DSC 40B – Theoretical Foundations of Data Science II
Problems tagged with "hashing"
Problem #095
Tags: hashing
Suppose a hash table is constructed so that collisions are resolved through chaining. The hash table has \(10\) bins, and 100 items are inserted into the hash table.
True or False: it is possible for one of the bins to contain all 100 items.
Solution
True.
Problem #096
Tags: hashing
Suppose a hash table in constructed so that collisions are resolved through chaining. The hash table has a number of bins \(k\) that is \(\Theta(n)\), where \(n\) is the number of elements being stored in the hash table; that is, the hash table grows as more elements are inserted.

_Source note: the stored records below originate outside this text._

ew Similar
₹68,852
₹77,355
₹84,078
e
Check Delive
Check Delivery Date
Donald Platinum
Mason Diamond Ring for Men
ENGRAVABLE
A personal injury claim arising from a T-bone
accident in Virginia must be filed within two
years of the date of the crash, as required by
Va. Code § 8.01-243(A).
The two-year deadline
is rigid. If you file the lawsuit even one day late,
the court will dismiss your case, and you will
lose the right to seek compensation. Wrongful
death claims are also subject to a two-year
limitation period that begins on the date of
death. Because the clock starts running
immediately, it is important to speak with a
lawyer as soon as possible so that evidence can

Suppose the hash function uses only the first \(k / 2\) bins of the hash table, but appears to hash items into these bins evenly.

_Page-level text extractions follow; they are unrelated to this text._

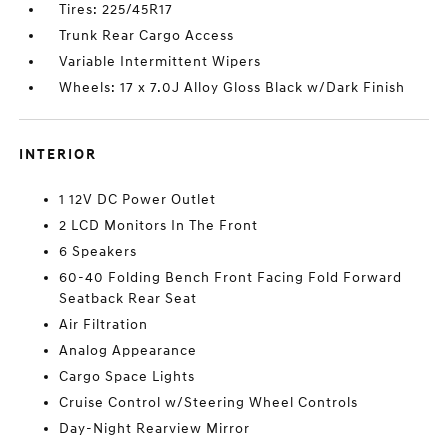
Tires: 225/45R17
Trunk Rear Cargo Access
Variable Intermittent Wipers
Wheels: 17 x 7.0J Alloy Gloss Black w/Dark Finish
INTERIOR
1 12V DC Power Outlet
2 LCD Monitors In The Front
6 Speakers
60-40 Folding Bench Front Facing Fold Forward
Seatback Rear Seat
Air Filtration
Analog Appearance
Cargo Space Lights
Cruise Control w/Steering Wheel Controls
Day-Night Rearview Mirror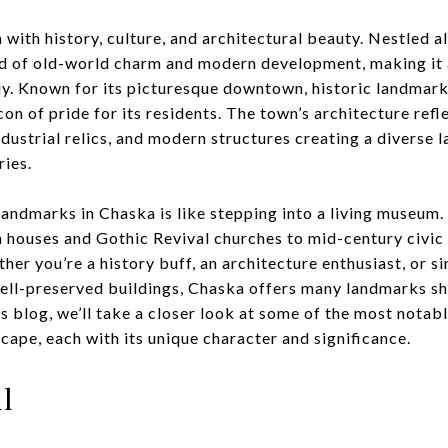
h with history, culture, and architectural beauty. Nestled 
nd of old-world charm and modern development, making it 
y. Known for its picturesque downtown, historic landmarks
n of pride for its residents. The town’s architecture refle
dustrial relics, and modern structures creating a diverse l
ries.
landmarks in Chaska is like stepping into a living museum.
an houses and Gothic Revival churches to mid-century civic
er you’re a history buff, an architecture enthusiast, or
ell-preserved buildings, Chaska offers many landmarks sh
his blog, we’ll take a closer look at some of the most nota
cape, each with its unique character and significance.
l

What is the expected time complexity of a membership query on this hash table? State your answer in asymptotic notation in terms of the number of elements in the hash table, \(n\).
Solution
\(\Theta(1)\) Since only \(k/2\) bins are being used, the expected number of elements within each bin is \(n / (k/2) = 2n / k\). But since \(k = \Theta(n)\), this is just \(\Theta(1)\).
Problem #097
Tags: hashing
Consider the code below:
def intersection(A, B):
common = set()
for x in A:
if x in B:
common.add(x)
return common
What is the expected time complexity of this code if A
and B
are Python set
s (hash tables) with \(n\) elements each? State your answer as a function of \(n\) using asymptotic notation. You may assume that the hash function used is ``good'' in that it hashes evenly (that is, it satisfies the simple universal hashing assumption).
Solution
\(\Theta(n)\)
Problem #120
Tags: hashing
What is the expected time complexity of the code shown below, assuming that numbers
is a Python list
? Express your answer as a function of \(n\) using asymptotic notation (e.g., \(\Theta(n)\)).
def foo(numbers):
"""Assume that `numbers` is a list containing n numbers."""

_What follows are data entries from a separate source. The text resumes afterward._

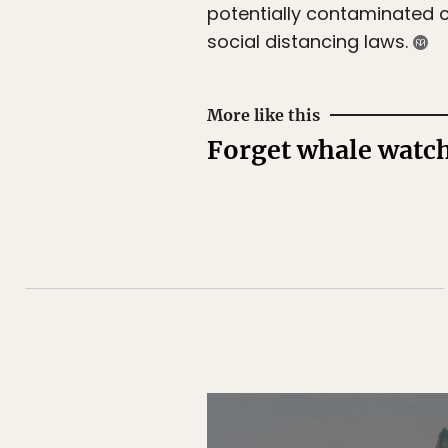
potentially contaminated c
social distancing laws.
More like this
Forget whale watchi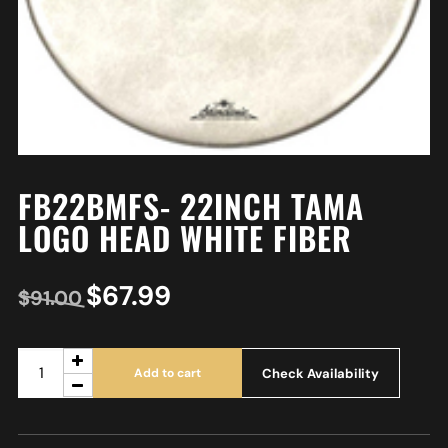
FB22BMFS- 22INCH TAMA
LOGO HEAD WHITE FIBER
$
67.99
$
91.00
Check Availability
Add to cart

# counts is a Python dictionary, which is implemented using hash table
counts = {}
for x in numbers:
for y in numbers:
diff = abs(x - y)
if diff not in counts:
counts[diff] = 1
else:
counts[diff] = counts[diff] + 1
return counts
foo([1, 2, 3, 4])
Solution
\(\Theta(n^2)\)
Problem #121
Tags: hashing
Suppose a hash table with \(n/2\) bins stores \(n\) elements, and suppose that when the next element is inserted into the hash table, a ``grow'' will be triggered. That is, the insertion will cause the hash table to resize to \(n\) bins containing the same \(n + 1\) elements, plus the newly-added element.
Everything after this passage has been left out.